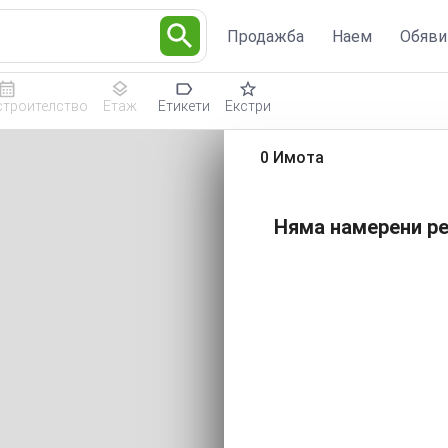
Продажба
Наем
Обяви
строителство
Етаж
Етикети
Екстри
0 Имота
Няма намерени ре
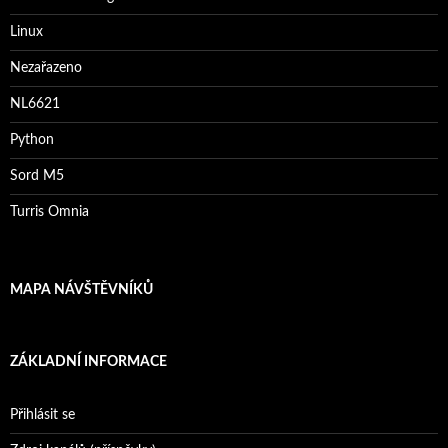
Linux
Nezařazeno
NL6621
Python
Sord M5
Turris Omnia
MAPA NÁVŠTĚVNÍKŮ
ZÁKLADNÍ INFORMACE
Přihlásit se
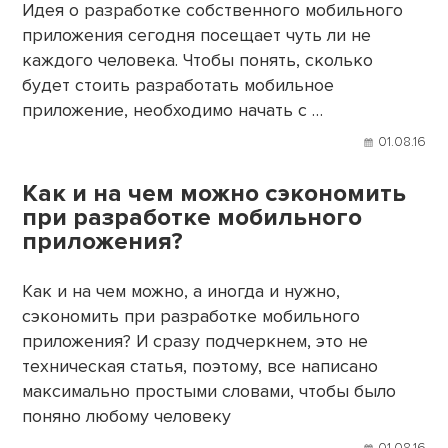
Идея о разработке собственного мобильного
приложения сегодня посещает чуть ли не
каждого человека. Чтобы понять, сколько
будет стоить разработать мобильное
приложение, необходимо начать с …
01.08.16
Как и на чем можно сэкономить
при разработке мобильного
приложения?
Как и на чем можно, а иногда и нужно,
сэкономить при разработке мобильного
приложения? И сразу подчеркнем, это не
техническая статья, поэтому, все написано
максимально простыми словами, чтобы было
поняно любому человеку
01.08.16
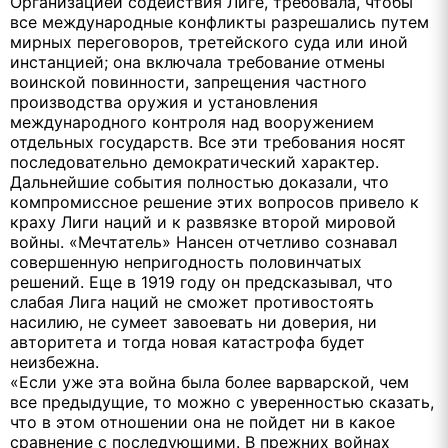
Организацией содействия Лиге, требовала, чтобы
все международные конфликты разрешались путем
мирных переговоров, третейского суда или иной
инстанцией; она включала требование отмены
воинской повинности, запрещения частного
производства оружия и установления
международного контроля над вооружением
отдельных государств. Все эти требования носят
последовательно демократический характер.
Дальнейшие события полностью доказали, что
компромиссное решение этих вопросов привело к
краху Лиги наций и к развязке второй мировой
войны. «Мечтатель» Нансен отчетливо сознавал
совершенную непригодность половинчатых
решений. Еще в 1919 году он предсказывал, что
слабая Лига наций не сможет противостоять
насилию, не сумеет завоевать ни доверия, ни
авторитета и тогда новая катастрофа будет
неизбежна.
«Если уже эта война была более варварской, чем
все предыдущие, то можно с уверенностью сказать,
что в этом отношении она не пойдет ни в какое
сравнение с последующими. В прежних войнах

...

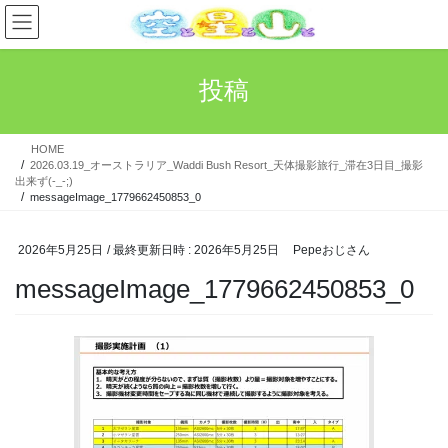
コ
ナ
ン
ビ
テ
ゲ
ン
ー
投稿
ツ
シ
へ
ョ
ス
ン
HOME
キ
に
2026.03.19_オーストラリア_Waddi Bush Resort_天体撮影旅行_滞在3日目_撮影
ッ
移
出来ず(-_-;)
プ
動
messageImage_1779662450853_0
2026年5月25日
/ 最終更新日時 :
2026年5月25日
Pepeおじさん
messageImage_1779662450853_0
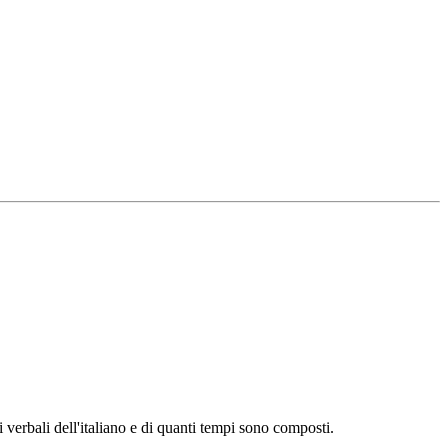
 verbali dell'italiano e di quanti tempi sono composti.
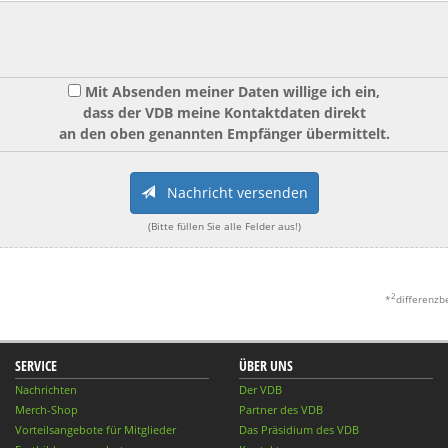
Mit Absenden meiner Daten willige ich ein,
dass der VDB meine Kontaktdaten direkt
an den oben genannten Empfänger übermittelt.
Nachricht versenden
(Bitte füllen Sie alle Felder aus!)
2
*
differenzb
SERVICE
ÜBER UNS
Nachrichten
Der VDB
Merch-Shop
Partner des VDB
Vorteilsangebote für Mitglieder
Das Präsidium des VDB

- _Exercise aim_
Check each line of the data above for the word "разработке" and copy the ones where it is found.

- _Your response_
Идея о разработке собственного мобильного
при разработке мобильного
сэкономить при разработке мобильного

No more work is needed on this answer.